Conclusion and implications

Swiss physician networks and HMOs were all established solely by initiatives of physicians and health insurance companies on the sole basis of a healthcare legislation (Swiss Health Insurance Law, KVG) which allows for such initiatives and developments. The relevance of these developments towards more integration of healthcare as well as their implications for the future are discussed.

Keywords: integrated care, physicians’ networks, chronic disease management, Switzerland

The Swiss healthcare system

Switzerland is a democratic federal state of approximately 7 million inhabitants, in which government responsibilities are divided between three levels: the federal level, the 26 cantons and the municipalities. The main feature of the Swiss healthcare system is its decentralized structure and therefore the relatively high degree of local autonomy. Indeed, Switzerland is considered to have 26 slightly different healthcare systems, one for each canton, acting autonomously in the organization of healthcare services in their area. Due to subsidiarity, responsibilities are always assigned to the lowest of these levels. Universal access to health care is guaranteed since 1996 (mandatory health insurance), and the basic health insurance coverage includes a comprehensive package of health benefits, identical for all insured. Insurers are obliged to accept applicants, theoretically avoiding risk-selection across insurance companies. However, since the risk adjustment system has only poor performance, risk-selection remains a problem. Ambulatory care is provided by physicians working mainly independently in individual private practices. However, a growing part of primary care is provided by small group practices, as well as networks of physicians and health maintenance organizations (HMOs) acting on the principles of gatekeeping. Apart from patients who choose to restrict their choice of doctors in return for lower premiums (alternative—managed care—insurance models allowing patients to receive care from physician networks or HMOs), patients have direct and unrestricted access to primary care physicians and specialists. While independent private practitioners are paid fee-for-services, physicians working in networks or HMO’s may be paid either on a fee-for-service basis or by salary [1, 2]. Acute inpatient care is provided by cantonal and publicly subsidized hospitals and to a smaller extend (25%) by private for-profit and not-for-profit hospitals. Inpatient care for patients with basic health insurance is financed by the cantons and the health insurance companies. The latter cover a maximum of 50% of the costs of the inpatient treatment whereas the cantons meet the remaining costs including investments [2, 3]. Spending for health care in Switzerland is the third highest, after the USA and France, as expenditure per capita as well as a share of GDP amongst OECD countries [4].
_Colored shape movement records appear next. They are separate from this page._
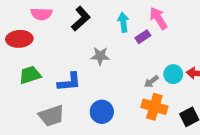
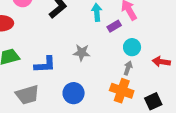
gray star: (100, 56) -> (82, 53), moved
cyan circle: (173, 74) -> (132, 47), moved
gray arrow: (151, 82) -> (128, 68), moved, turned 144

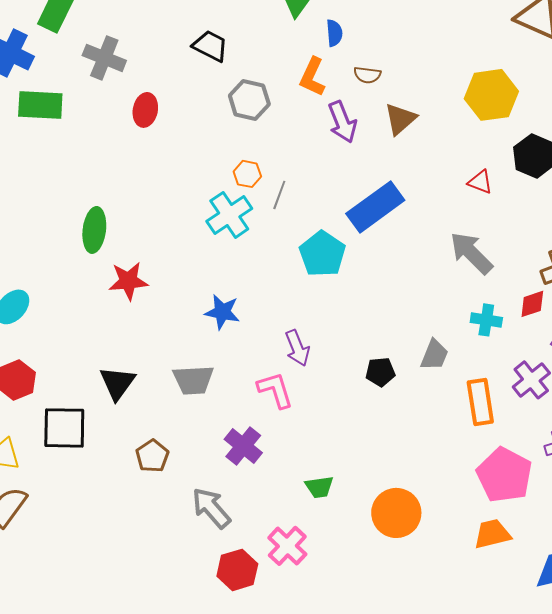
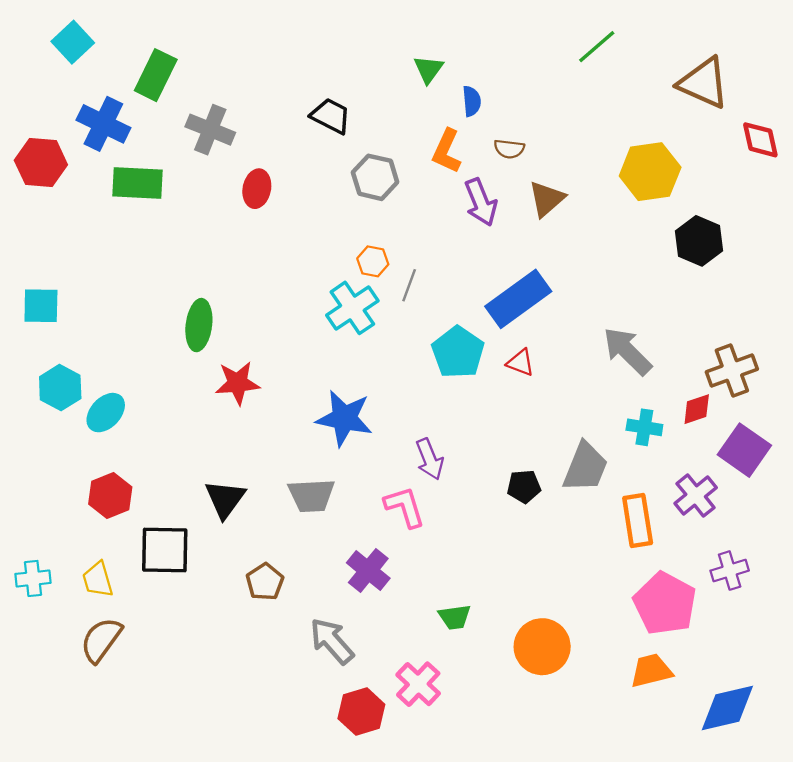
red triangle: (480, 182) -> (521, 363), moved
blue star: (222, 312) -> (344, 418), size x1.4
gray trapezoid: (434, 355) -> (585, 467), size x1.4

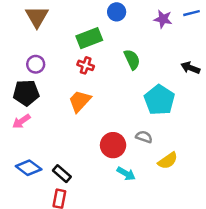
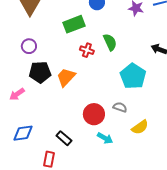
red cross: (86, 65) -> (87, 50), moved
black pentagon: (26, 93) -> (40, 72), moved
blue diamond: (29, 168) -> (23, 133), turned -45
black rectangle: (62, 174) -> (64, 138), moved

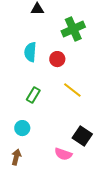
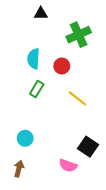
green rectangle: (33, 95) -> (37, 89), moved

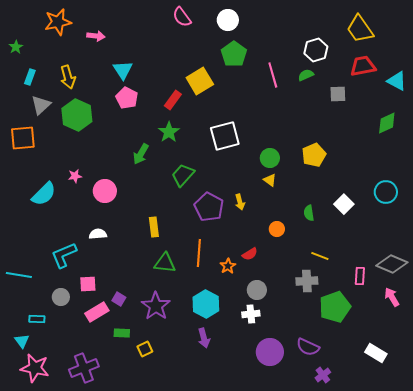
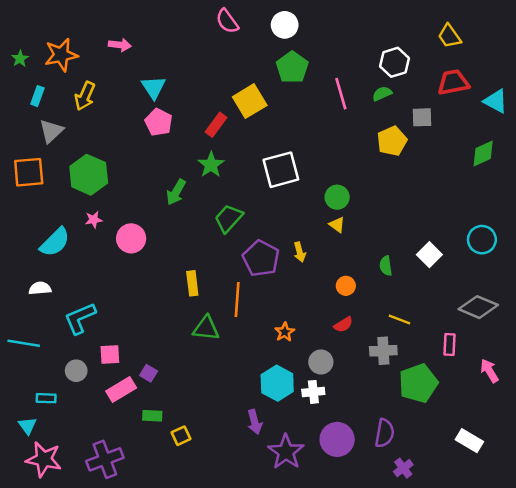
orange star: (58, 22) -> (61, 55), moved
yellow trapezoid: (360, 29) -> (449, 36), size x0.7
yellow arrow: (68, 77) -> (85, 96), turned 40
green hexagon: (77, 115) -> (89, 175), moved
yellow pentagon: (314, 155) -> (392, 141), moved
white semicircle: (98, 234) -> (40, 288), moved
orange line: (199, 253) -> (237, 300), moved
red semicircle: (250, 254) -> (343, 325), moved
gray diamond: (392, 264) -> (478, 307), moved
cyan hexagon: (206, 304) -> (277, 383), moved
purple star: (156, 306) -> (286, 452), moved
purple semicircle: (308, 347) -> (385, 433), turned -105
Similarly to what is noticed in other countries, the Swiss population is ageing. Projections estimate that the percentage of individuals aged 65 years and over will increase from 16% in 2005 to 28% in 2050 [5]. This ageing of the population is accompanied by a discrete increase in life expectancy, that reached 83.7 years at birth for women (78.6 years for men) in 2004 (89.5 years and 85 years estimated, respectively for women and men in 2050), and by an overall decrease in mortality. While life expectancy in Switzerland is above EU averages, mortality rates in Switzerland are below EU averages.

Measures of prevalence of risk factors and diseases help estimate the burden of disease and its evolution over time. In Switzerland, tobacco use places the greatest burden on the Swiss population, followed by high blood pressure, overweight, high cholesterol and alcohol consumption. While the prevalence of smoking, between 1992 and 2007, has been declining both for men and women and most age groups, the prevalence of overweight has been increasing [6, 7]. The prevalence of chronic conditions has augmented markedly. Indeed, while 43% of adult Swiss residents self-reported at least one chronic condition in 1997, 51% did so in 2007. Projections based on epidemiological data estimate that the prevalence of chronic diseases representing the main causes of death, such as diabetes, heart failure, chronic obstructive pulmonary diseases, will increase by at least 50% in 2030 [8].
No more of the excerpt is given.